▶ [What you should do]: Return exactly the span that opens with the line containing "noches utilizando" and closes with the final line of the records, both included.

▶ [Available data]:
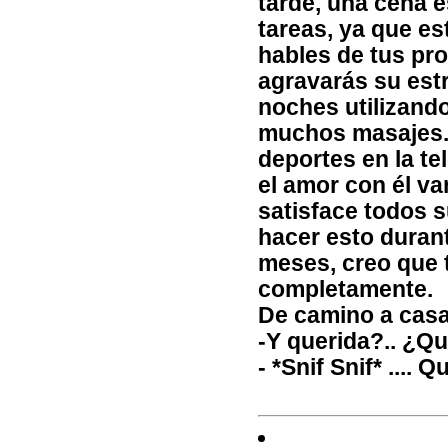
tarde, una cena e
tareas, ya que es
hables de tus pro
agravarás su estr
noches utilizando
muchos masajes. 
deportes en la te
el amor con él va
satisface todos 
hacer esto duran
meses, creo que 
completamente.
De camino a casa,
-Y querida?.. ¿Qu
- *Snif Snif* .... Q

▶ [Solution to the exercise]:
noches utilizando
muchos masajes. 
deportes en la te
el amor con él va
satisface todos 
hacer esto duran
meses, creo que 
completamente.
De camino a casa,
-Y querida?.. ¿Qu
- *Snif Snif* .... Q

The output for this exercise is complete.